A Lock On Elections In VirginiaBy Rob Richie and Stephen K. Medvic
Sunday, October 31, 1999; Page B08
The partisan stakes in Virginia's legislative elections on Tuesday have never been higher. After losing the governor's mansion and the state Senate, Democrats are fighting to keep a one-seat majority in the House of Delegates. Republicans seek to sweep state government for the first time since Reconstruction.
But behind a torrent of political ads lies a disturbing reality: sixty-one delegate races out of 100 already are decided with no major party opposition.
Why would the parties give up on nearly two-thirds of the seats when a single seat change could shift control of the legislature? They know that Virginia's electoral rules make most races lopsided and voters irrelevant.
If even 10 Virginia races are decided by victory margins of less than 10 percent, it will be a surprise. In the 1990s three of four delegate races have been won by margins of at least 20 percent.
Since 1991 only 3 percent of the 300 delegate races have resulted in a partisan shift. Republicans control every seat they held in 1991 -- and have advanced on Democrats one seat at a time.
Some blame this near-stasis on incumbency. Indeed, only four incumbents have been defeated since 1991, but most open seats also stay comfortably with one party. In 1997 only one of nine open seats changed hands.
A better explanation for lack of competitiveness is that most delegate districts are designed for one party. In 2001 Virginia will join the rest of the nation in drawing new district lines -- including those for congressional seats, where the closest race since 1994 was won by 22 percentage points.
Redistricting means that incumbents will get to choose their constituents before their constituents can choose their representatives. Sen. Chuck Robb (D-Va.) admitted recently, "How we vote this fall will determine who gets to draw the lines -- and determine who gets elected to the General Assembly for the next 10 years."
One result is that few legislative elections offer voters real choice. Because Democrats controlled redistricting in 1991, they were able to shield the house from Republican control even as Republicans rolled up big gubernatorial wins in 1993 and 1997.
But under the sheer size of Republican gains, that shield is cracking. A loss of one more seat will mean Republican control of redistricting in 2001 -- and that is likely to cement GOP domination of the legislature until the next redistricting in 2011. In short, most Virginians' representation in 2009 will have far more to do with which party wins two or three delegate races in 1999 than with their votes in 2009.
So what can be done? Options range from the modest to the profound:
Make the redistricting process more public, with increased media coverage and citizen input. Better yet, turn redistricting over to commissions not driven by partisan concerns. Iowa's use of this approach has resulted in more competitive elections.

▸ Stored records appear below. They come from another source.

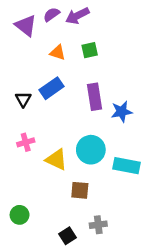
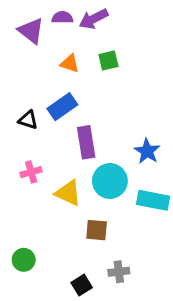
purple semicircle: (52, 14) -> (62, 17), turned 35
purple rectangle: (95, 97) -> (86, 142), moved
black triangle: (23, 99) -> (28, 120), turned -42
blue star: (122, 112) -> (147, 151), moved, turned -30

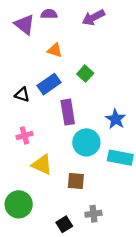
purple arrow: (94, 19) -> (93, 17), moved
green square: (108, 61) -> (85, 74), moved, turned -35
yellow triangle: (68, 193) -> (42, 165), moved
green circle: (24, 260) -> (19, 204), size x1.5

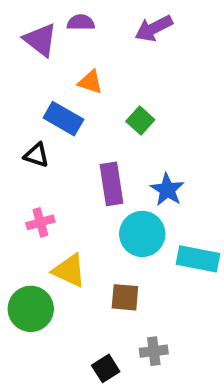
blue rectangle: (49, 84) -> (63, 119), moved, turned 65
blue star: (116, 119) -> (167, 190), moved
green circle: (19, 204) -> (31, 309), moved

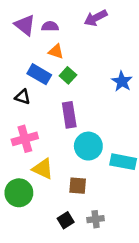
purple semicircle: (81, 22) -> (50, 26), moved
green square: (140, 120) -> (68, 75), moved
blue star: (167, 190) -> (122, 81), moved
pink cross: (40, 222) -> (25, 139), size x1.5
black square: (106, 368) -> (66, 220), moved

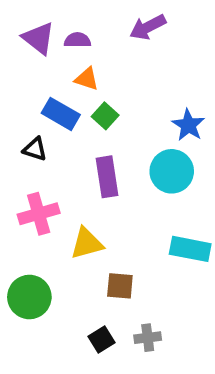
cyan circle: (88, 146) -> (172, 171), moved
yellow triangle: (43, 169) -> (87, 243), moved, turned -40

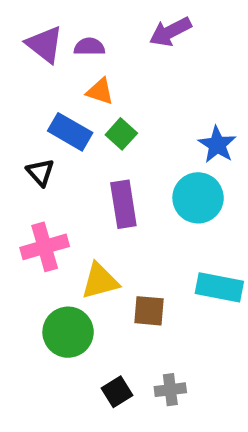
black triangle: (35, 149) -> (40, 172), turned 30
brown square: (120, 286) -> (149, 311), moved
green circle: (29, 297) -> (68, 332), moved

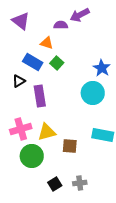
purple semicircle: (89, 47) -> (61, 25), moved
black triangle: (40, 172) -> (19, 81), turned 40
purple rectangle: (123, 204) -> (40, 96), moved
pink cross: (45, 247) -> (21, 129), moved

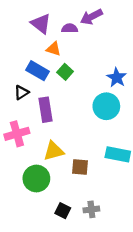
purple triangle: (21, 21) -> (41, 24), moved
pink cross: (21, 129) -> (17, 134), moved
black square: (55, 184) -> (63, 211), turned -32

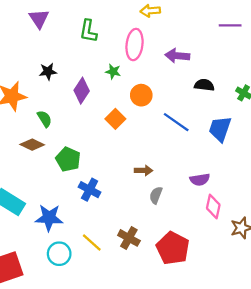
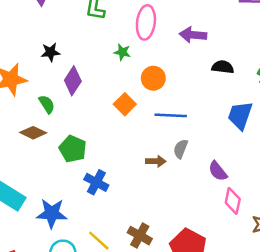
purple diamond: (82, 91) -> (73, 81), moved
blue line: (176, 122) -> (171, 115), moved, turned -32
purple semicircle: (200, 180) -> (218, 171), turned 60
gray semicircle: (156, 195) -> (181, 149), moved

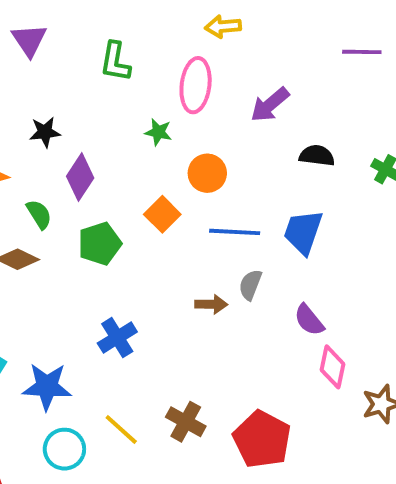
purple arrow: (193, 35) -> (270, 105), turned -45
blue trapezoid: (240, 115) -> (303, 232), moved
green pentagon: (73, 149) -> (100, 244), moved, turned 30
blue cross: (96, 182) -> (117, 338), turned 30

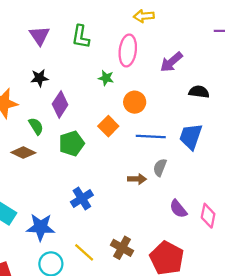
purple triangle: (29, 40) -> (39, 36), moved
purple semicircle: (309, 320) -> (178, 209), moved

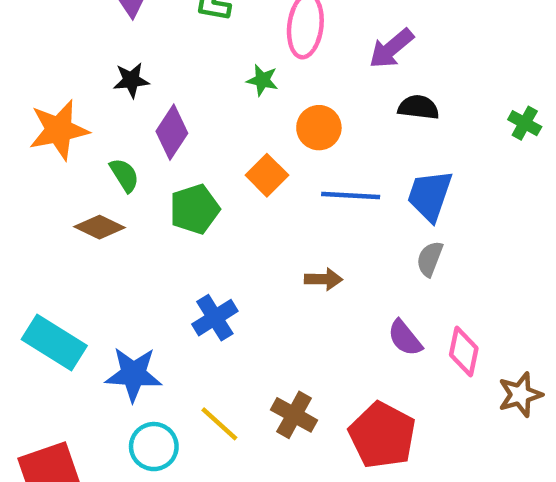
black semicircle: (199, 92) -> (418, 107), moved
gray semicircle: (160, 168) -> (430, 259), moved

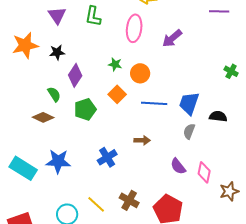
green star: (262, 80) -> (115, 64), moved
black semicircle: (418, 107) -> (218, 116), moved
orange star: (59, 130) -> (25, 45), moved
blue cross: (215, 318) -> (107, 157), moved
blue star: (133, 374) -> (58, 161), moved

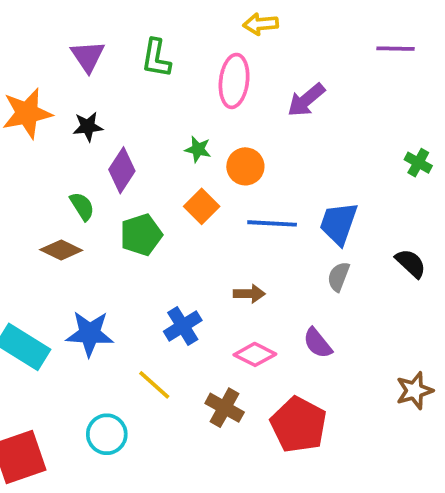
black semicircle: (218, 116) -> (411, 263), moved, turned 36
pink diamond: (204, 172) -> (255, 354), moved, turned -75
yellow line: (96, 204) -> (154, 385), moved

Elect legislators in three-seat districts with an alternative voting system. From 1870 to 1980, Illinois elected its lower house by cumulative voting, which led to two-party representation in nearly every district. Under this system, voters can divide their three votes in any way they choose, giving two votes to one candidate and one to another, for example, or giving all three votes to a single candidate. The result is more voter choice and more balanced policy-making. Restoration of cumulative voting in Illinois is supported by a bipartisan coalition.
Adopt a proportional representation system. Proportional systems are used by most of the world's established democracies because they give everyone a fair share of representation, with seats earned by political groupings in proportion to votes received. More voters participate, and policy more closely reflects majority interests. Gerrymandering is nearly impossible.
We should not dismiss the rising number of nonvoters as apathetic rather than victims of a stagnant election process. On the brink of a new century, it is time we returned the power of decision and representation to where it belongs -- with the voters.
Rob Richie and Stephen K. Medvic are, respectively, the executive director of the Center for Voting and Democracy and an assistant professor of political science at Old Dominion University in Norfolk.